→ **Data for analysis**
═══

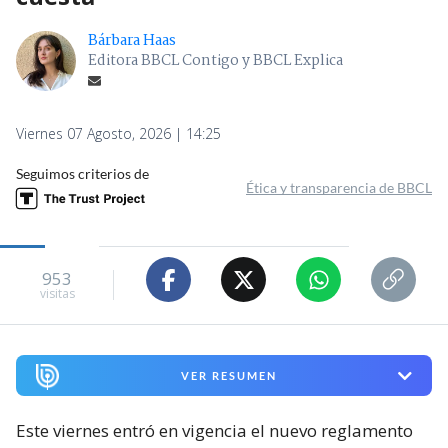
Bárbara Haas
Editora BBCL Contigo y BBCL Explica
Viernes 07 Agosto, 2026 | 14:25
Seguimos criterios de
Ética y transparencia de BBCL
953
visitas
VER RESUMEN
Este viernes entró en vigencia el nuevo reglamento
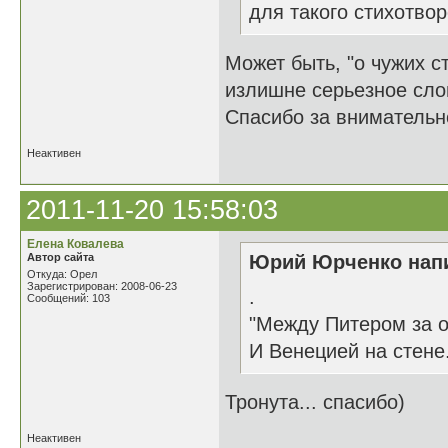
для такого стихотвор
Может быть, "о чужих ст
излишне серьезное сло
Спасибо за внимательн
Неактивен
2011-11-20 15:58:03
Елена Ковалева
Автор сайта
Юрий Юрченко напи
Откуда: Орел
Зарегистрирован: 2008-06-23
.
Сообщений: 103
"Между Питером за 
И Венецией на стене.
Тронута... спасибо)
Неактивен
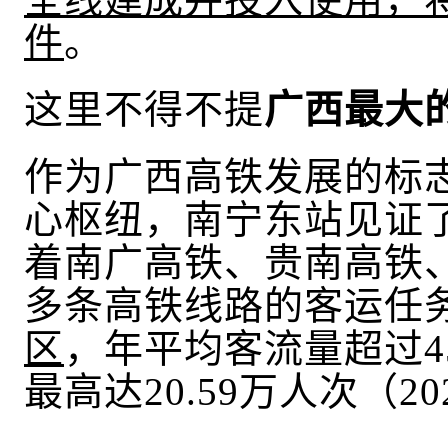
件
。
这里不得不提
广西最大
作为广西高铁发展的标
心枢纽
，南宁东站见证
着南广高铁、贵南高铁
多条高铁线路的客运任
区
，年平均客流量超过4
最高达20.59万人次（2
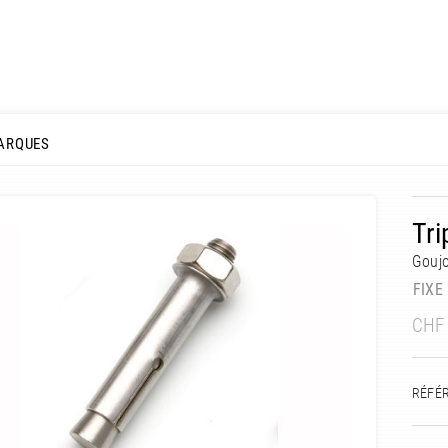
ARQUES
Tri
Gouj
FIXE
CHF
RÉFÉ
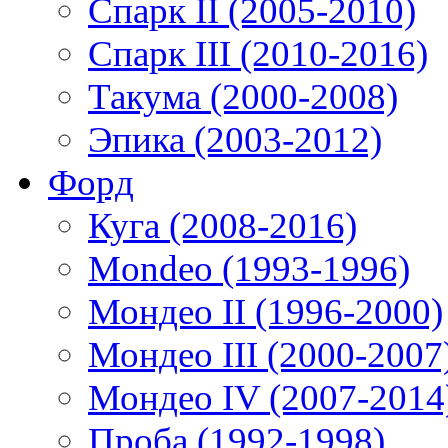
Спарк II (2005-2010)
Спарк III (2010-2016)
Такума (2000-2008)
Эпика (2003-2012)
Форд
Куга (2008-2016)
Mondeo (1993-1996)
Мондео II (1996-2000)
Мондео III (2000-2007
Мондео IV (2007-2014
Проба (1992-1998)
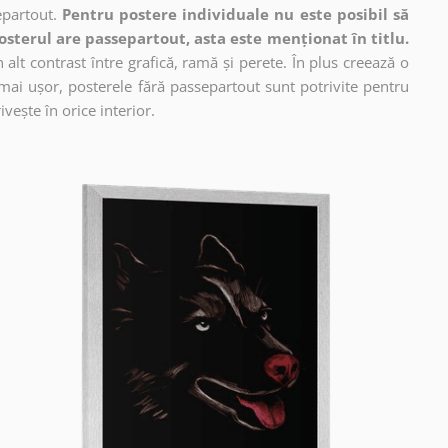
epartout.
Pentru postere individuale nu este posibil să
osterul are passepartout, asta este menționat în titlu.
alt contrast între grafică, ramă și perete. În plus creează o
mai ușor, posterele fără passepartout sunt potrivite pentru
vește în orice interior.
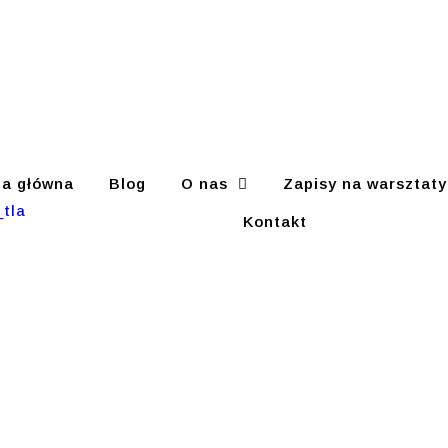
na główna
Blog
O nas
Zapisy na warsztaty
Kontakt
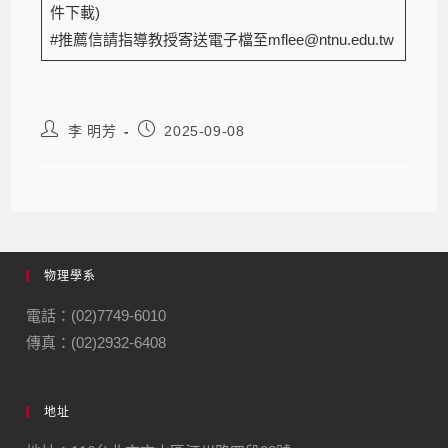
件下載)
#推薦信請指導教授寄送電子檔至mflee@ntnu.edu.tw
李 明芳
2025-09-08
物理學系
電話：(02)7749-6010
傳真：(02)2932-6408
地址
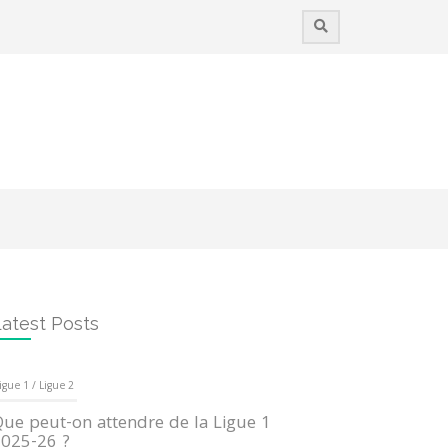
atest Posts
igue 1 / Ligue 2
ue peut-on attendre de la Ligue 1
025-26 ?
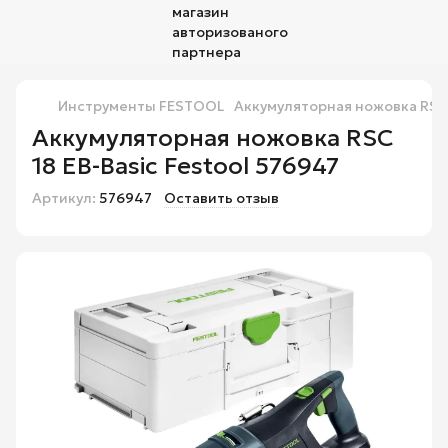
Инструменты FESTOOL
Аккумуляторная ножовка RSC 
Аккумуляторная ножовка RSC
18 EB-Basic Festool 576947
Артикул:
576947
Оставить отзыв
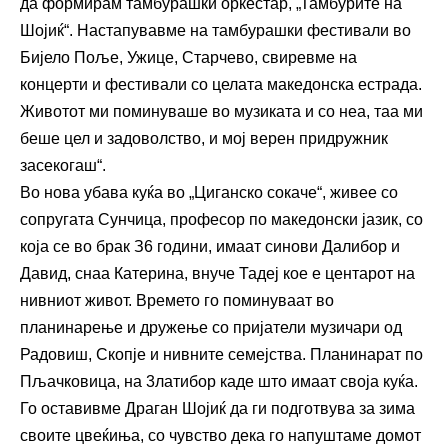
да формирам тамбурашки оркестар, „Тамбурите на
Шојиќ“. Настапувавме на тамбурашки фестивали во
Бијело Поље, Ужице, Старчево, свиревме на
концерти и фестивали со целата македонска естрада.
Животот ми поминуваше во музиката и со неа, таа ми
беше цел и задоволство, и мој верен придружник
засекогаш“.
Во нова убава куќа во „Циганско сокаче“, живее со
сопругата Сунчица, професор по македонски јазик, со
која се во брак З6 години, имаат синови Далибор и
Давид, снаа Катерина, внуче Тадеј кое е центарот на
нивниот живот. Времето го поминуваат во
планинарење и дружење со пријатели музичари од
Радовиш, Скопје и нивните семејства. Планинарат по
Пљачковица, на 3латибор каде што имаат своја куќа.
Го оставивме Драган Шојиќ да ги подготвува за зима
своите цвеќиња, со чувство дека го напуштаме домот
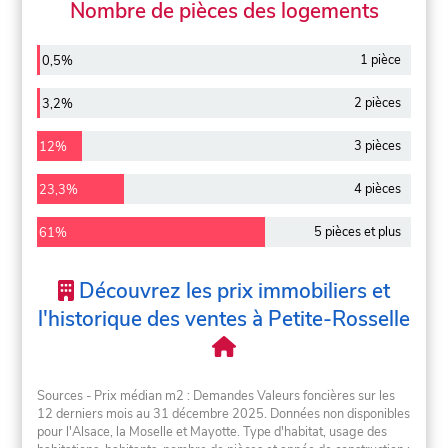
Nombre de pièces des logements
1 pièce
0,5%
2 pièces
3,2%
3 pièces
12%
4 pièces
23,3%
5 pièces et plus
61%
Découvrez les prix immobiliers et
l'historique des ventes à Petite-Rosselle
Sources - Prix médian m2 : Demandes Valeurs foncières sur les
12 derniers mois au 31 décembre 2025. Données non disponibles
pour l'Alsace, la Moselle et Mayotte. Type d'habitat, usage des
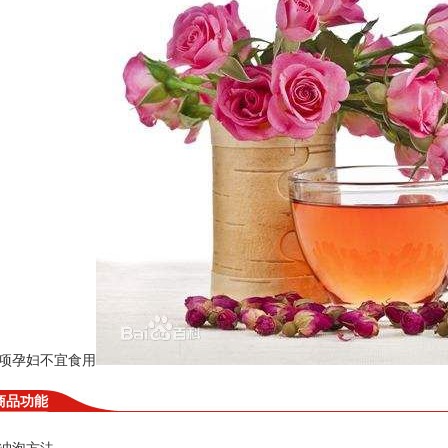
项孕妇不宜食用
商品功能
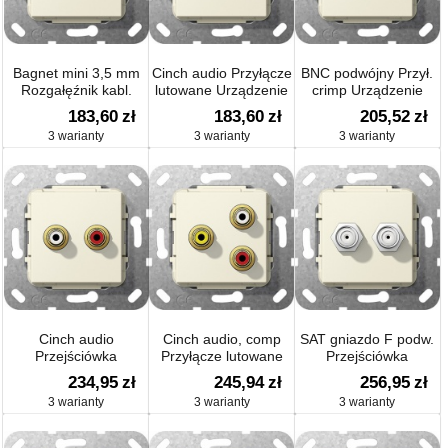
Bagnet mini 3,5 mm
Cinch audio Przyłącze
BNC podwójny Przył.
Rozgałęźnik kabl.
lutowane Urządzenie
crimp Urządzenie
Urządzenie podtynk.
podtynk.
podtynk.
183,60
zł
183,60
zł
205,52
zł
3 warianty
3 warianty
3 warianty
Cinch audio
Cinch audio, comp
SAT gniazdo F podw.
Przejściówka
Przyłącze lutowane
Przejściówka
Urządzenie podtynk.
Urządzenie podtynk.
Urządzenie podtynk.
234,95
zł
245,94
zł
256,95
zł
3 warianty
3 warianty
3 warianty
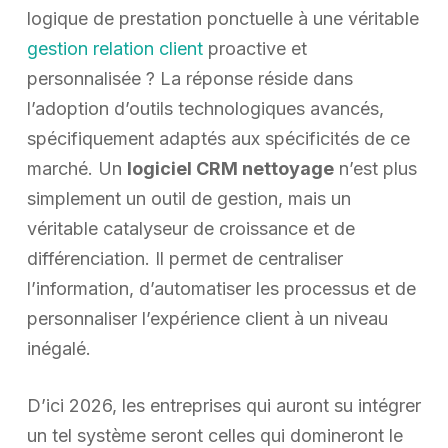
logique de prestation ponctuelle à une véritable
gestion relation client
proactive et
personnalisée ? La réponse réside dans
l’adoption d’outils technologiques avancés,
spécifiquement adaptés aux spécificités de ce
marché. Un
logiciel CRM nettoyage
n’est plus
simplement un outil de gestion, mais un
véritable catalyseur de croissance et de
différenciation. Il permet de centraliser
l’information, d’automatiser les processus et de
personnaliser l’expérience client à un niveau
inégalé.
D’ici 2026, les entreprises qui auront su intégrer
un tel système seront celles qui domineront le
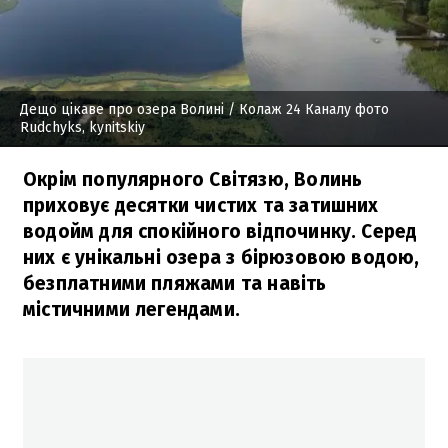
Дещо цікаве про озера Волині
/ Колаж 24 Каналу фото
Rudchyks, kynitskiy
Окрім популярного Світязю, Волинь
приховує десятки чистих та затишних
водойм для спокійного відпочинку. Серед
них є унікальні озера з бірюзовою водою,
безплатними пляжами та навіть
містичними легендами.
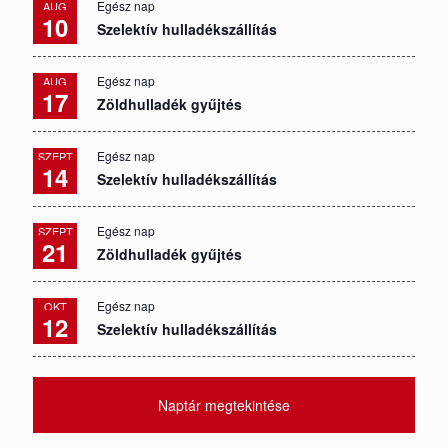
Egész nap
AUG
10
Szelektív hulladékszállítás
Egész nap
AUG
17
Zöldhulladék gyűjtés
Egész nap
SZEPT
14
Szelektív hulladékszállítás
Egész nap
SZEPT
21
Zöldhulladék gyűjtés
Egész nap
OKT
12
Szelektív hulladékszállítás
Naptár megtekintése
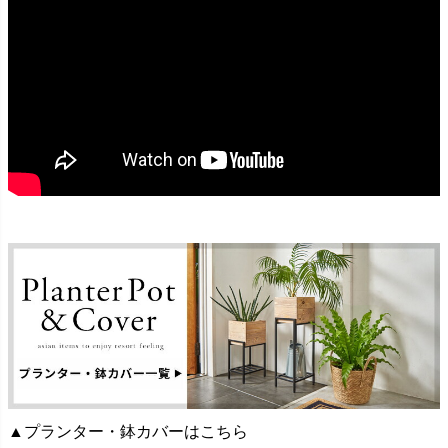
▲プランター・鉢カバーはこちら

═══

→ **Task requirements**
Would you please reproduce the entries above, starting at the line with "vește în orice interior." and stopping after the line with "Животот ми поминуваше"? Omit any pictures.

→ **Answer to this problem**
vește în orice interior.
na główna
Blog
O nas
Zapisy na warsztaty
Kontakt
件下載)
#推薦信請指導教授寄送電子檔至mflee@ntnu.edu.tw
李 明芳
2025-09-08
物理學系
電話：(02)7749-6010
傳真：(02)2932-6408
地址
atest Posts
igue 1 / Ligue 2
ue peut-on attendre de la Ligue 1
025-26 ?
Инструменты FESTOOL
Аккумуляторная ножовка RSC 
Аккумуляторная ножовка RSC
18 EB-Basic Festool 576947
Артикул:
576947
Оставить отзыв
да формирам тамбурашки оркестар, „Тамбурите на
Шојиќ“. Настапувавме на тамбурашки фестивали во
Бијело Поље, Ужице, Старчево, свиревме на
концерти и фестивали со целата македонска естрада.
Животот ми поминуваше во музиката и со неа, таа ми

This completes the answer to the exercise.